**Material for the task:**
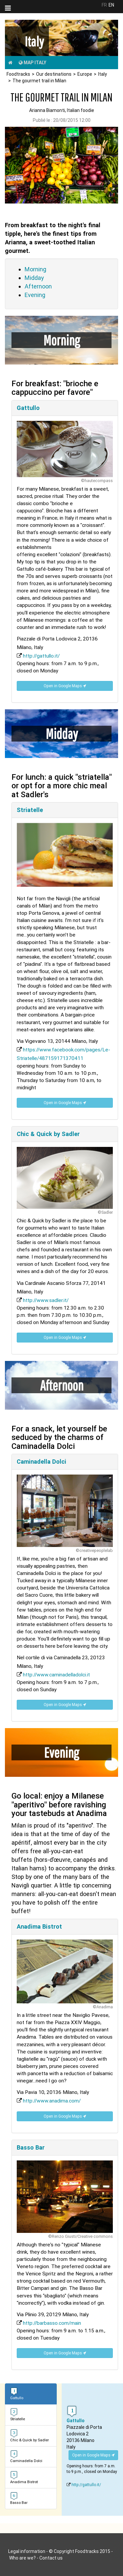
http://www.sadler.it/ (46, 1300)
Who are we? (22, 2558)
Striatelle (30, 809)
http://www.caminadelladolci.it (56, 1675)
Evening (35, 294)
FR (104, 5)
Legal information (26, 2551)
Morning (35, 269)
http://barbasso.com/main (52, 2323)
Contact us (51, 2558)
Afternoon (38, 286)
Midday (34, 277)
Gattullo (28, 407)
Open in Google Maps (65, 686)
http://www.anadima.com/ (52, 2101)
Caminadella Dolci (41, 1461)
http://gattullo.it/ (41, 656)
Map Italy (32, 62)
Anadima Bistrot (39, 1926)
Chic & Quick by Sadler (48, 1133)
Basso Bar (31, 2147)
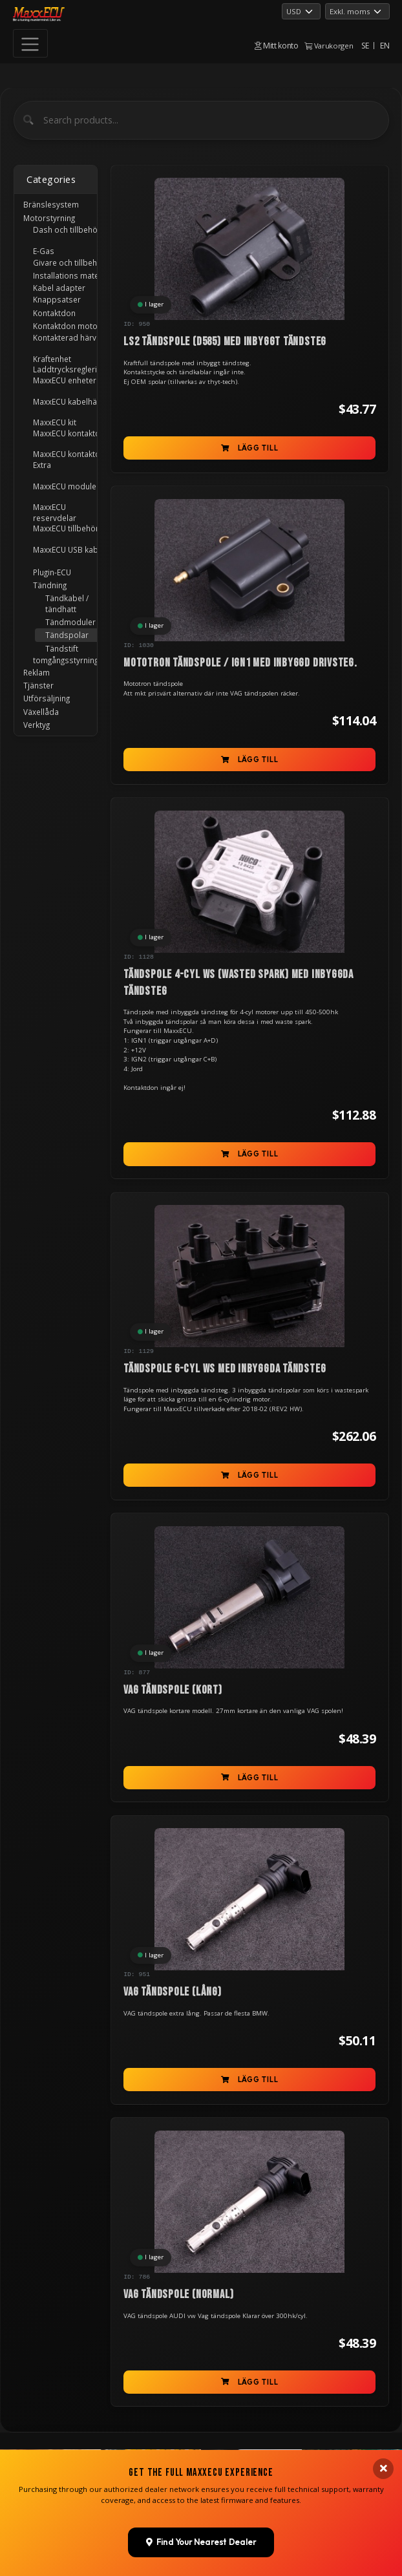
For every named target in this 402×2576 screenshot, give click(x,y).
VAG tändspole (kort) (172, 1690)
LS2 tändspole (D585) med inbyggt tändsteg (224, 341)
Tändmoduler (70, 622)
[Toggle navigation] (30, 43)
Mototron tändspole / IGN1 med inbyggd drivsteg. (240, 663)
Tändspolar (67, 635)
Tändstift (61, 648)
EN (384, 45)
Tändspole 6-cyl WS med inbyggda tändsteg (224, 1369)
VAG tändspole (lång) (172, 1992)
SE (364, 45)
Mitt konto (277, 45)
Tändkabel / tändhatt (67, 603)
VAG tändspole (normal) (178, 2294)
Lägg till (250, 447)
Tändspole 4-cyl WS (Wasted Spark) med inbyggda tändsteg (238, 982)
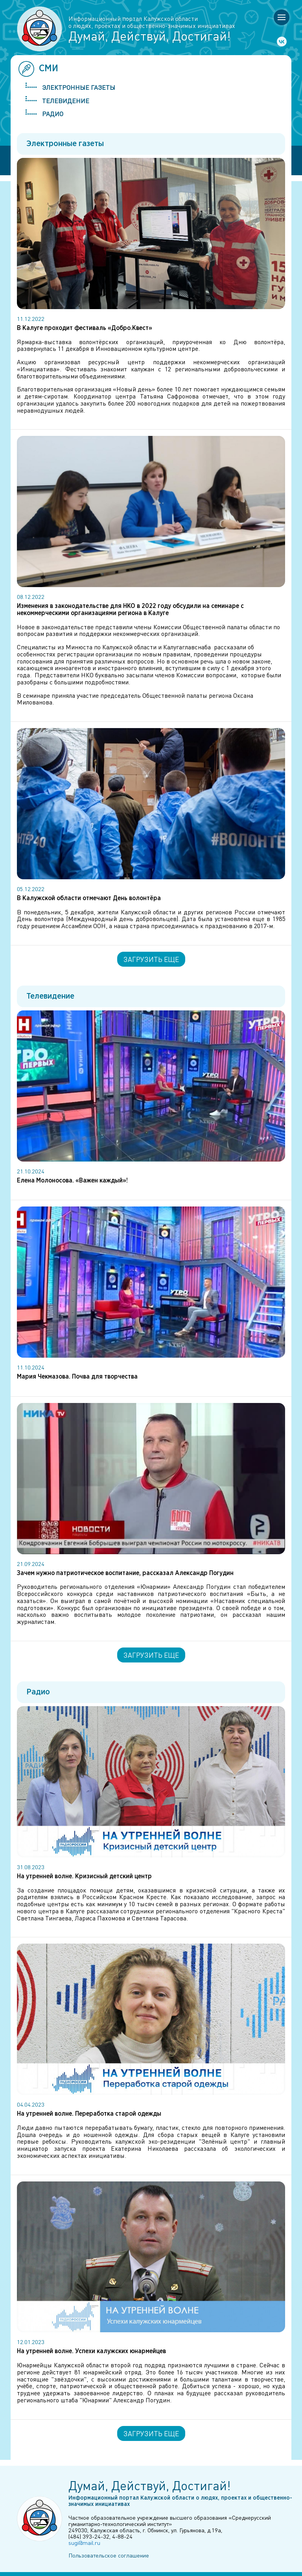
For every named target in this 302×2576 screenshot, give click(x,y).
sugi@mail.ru (84, 2542)
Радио (52, 113)
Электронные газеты (78, 87)
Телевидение (65, 100)
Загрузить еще (151, 959)
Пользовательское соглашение (108, 2555)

**Exercise aim:** What's needed is an exact copy of every entry, free of pictures.

**Response area:**
http://www.sadler.it/ (46, 1300)
Who are we? (22, 2558)
Striatelle (30, 809)
http://www.caminadelladolci.it (56, 1675)
Evening (35, 294)
FR (104, 5)
Legal information (26, 2551)
Morning (35, 269)
http://barbasso.com/main (52, 2323)
Contact us (51, 2558)
Afternoon (38, 286)
Midday (34, 277)
Gattullo (28, 407)
Open in Google Maps (65, 686)
http://www.anadima.com/ (52, 2101)
Caminadella Dolci (41, 1461)
http://gattullo.it/ (41, 656)
Map Italy (32, 62)
Anadima Bistrot (39, 1926)
Chic & Quick by Sadler (48, 1133)
Basso Bar (31, 2147)
For every named target in this 402×2576 screenshot, give click(x,y).
VAG tändspole (kort) (172, 1690)
LS2 tändspole (D585) med inbyggt tändsteg (224, 341)
Tändmoduler (70, 622)
[Toggle navigation] (30, 43)
Mototron tändspole / IGN1 med inbyggd drivsteg. (240, 663)
Tändspolar (67, 635)
Tändstift (61, 648)
EN (384, 45)
Tändspole 6-cyl WS med inbyggda tändsteg (224, 1369)
VAG tändspole (lång) (172, 1992)
SE (364, 45)
Mitt konto (277, 45)
Tändkabel / tändhatt (67, 603)
VAG tändspole (normal) (178, 2294)
Lägg till (250, 447)
Tändspole 4-cyl WS (Wasted Spark) med inbyggda tändsteg (238, 982)
For every named target in this 302×2576 screenshot, give click(x,y).
sugi@mail.ru (84, 2542)
Радио (52, 113)
Электронные газеты (78, 87)
Телевидение (65, 100)
Загрузить еще (151, 959)
Пользовательское соглашение (108, 2555)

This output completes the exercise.